Could you write out exactly the lines from the one that contains "Segment regions of" through the last line of the listing below, both included and nothing more?
··· RECORD SET ···
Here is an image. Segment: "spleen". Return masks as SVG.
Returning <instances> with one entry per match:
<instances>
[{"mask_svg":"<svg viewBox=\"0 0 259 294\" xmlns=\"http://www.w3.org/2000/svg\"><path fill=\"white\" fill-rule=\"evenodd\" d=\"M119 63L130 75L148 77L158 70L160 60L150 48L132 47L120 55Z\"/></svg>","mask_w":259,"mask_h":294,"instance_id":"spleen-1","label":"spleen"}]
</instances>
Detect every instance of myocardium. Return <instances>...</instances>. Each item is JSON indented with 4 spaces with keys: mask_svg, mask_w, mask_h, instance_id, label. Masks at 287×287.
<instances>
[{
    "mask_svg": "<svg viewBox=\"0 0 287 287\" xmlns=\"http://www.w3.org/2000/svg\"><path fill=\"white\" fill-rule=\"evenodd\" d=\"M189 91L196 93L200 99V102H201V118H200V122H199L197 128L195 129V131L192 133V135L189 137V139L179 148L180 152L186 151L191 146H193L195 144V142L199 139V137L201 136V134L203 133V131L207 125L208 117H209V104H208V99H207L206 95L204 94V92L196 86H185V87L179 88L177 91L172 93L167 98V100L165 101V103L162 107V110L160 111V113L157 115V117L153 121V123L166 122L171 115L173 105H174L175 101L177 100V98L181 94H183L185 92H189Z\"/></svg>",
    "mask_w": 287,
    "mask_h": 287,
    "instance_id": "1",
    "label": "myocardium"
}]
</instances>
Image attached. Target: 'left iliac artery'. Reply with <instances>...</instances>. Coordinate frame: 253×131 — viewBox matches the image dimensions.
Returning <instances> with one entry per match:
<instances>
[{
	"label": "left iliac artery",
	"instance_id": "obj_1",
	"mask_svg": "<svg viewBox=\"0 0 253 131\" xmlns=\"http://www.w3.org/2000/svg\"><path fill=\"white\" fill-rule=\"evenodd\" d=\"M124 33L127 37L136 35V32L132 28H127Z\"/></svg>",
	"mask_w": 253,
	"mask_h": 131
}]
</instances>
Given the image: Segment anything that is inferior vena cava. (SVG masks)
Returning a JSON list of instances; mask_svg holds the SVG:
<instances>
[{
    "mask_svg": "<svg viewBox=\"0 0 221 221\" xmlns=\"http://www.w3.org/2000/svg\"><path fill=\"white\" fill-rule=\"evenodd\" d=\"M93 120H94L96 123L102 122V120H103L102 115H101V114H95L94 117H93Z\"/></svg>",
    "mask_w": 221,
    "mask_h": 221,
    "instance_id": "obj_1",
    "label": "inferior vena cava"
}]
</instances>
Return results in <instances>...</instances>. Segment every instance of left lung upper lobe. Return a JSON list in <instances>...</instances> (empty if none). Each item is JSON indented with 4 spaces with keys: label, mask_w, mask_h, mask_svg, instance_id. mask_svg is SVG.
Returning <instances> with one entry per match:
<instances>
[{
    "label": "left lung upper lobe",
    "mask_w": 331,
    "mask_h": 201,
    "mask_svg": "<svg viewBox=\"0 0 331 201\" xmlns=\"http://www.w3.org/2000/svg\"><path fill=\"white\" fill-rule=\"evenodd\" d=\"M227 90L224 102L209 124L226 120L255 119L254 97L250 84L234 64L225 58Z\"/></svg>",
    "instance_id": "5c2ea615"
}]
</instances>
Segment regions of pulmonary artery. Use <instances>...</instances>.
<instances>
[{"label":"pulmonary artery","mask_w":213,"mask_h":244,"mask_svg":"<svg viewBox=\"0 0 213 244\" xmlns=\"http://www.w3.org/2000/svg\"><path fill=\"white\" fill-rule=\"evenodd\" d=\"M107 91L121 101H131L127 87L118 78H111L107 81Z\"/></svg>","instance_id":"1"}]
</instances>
···
• FINISHED TASK:
Segment regions of pulmonary artery. Use <instances>...</instances>.
<instances>
[{"label":"pulmonary artery","mask_w":213,"mask_h":244,"mask_svg":"<svg viewBox=\"0 0 213 244\" xmlns=\"http://www.w3.org/2000/svg\"><path fill=\"white\" fill-rule=\"evenodd\" d=\"M107 91L121 101H131L127 87L118 78H111L107 81Z\"/></svg>","instance_id":"1"}]
</instances>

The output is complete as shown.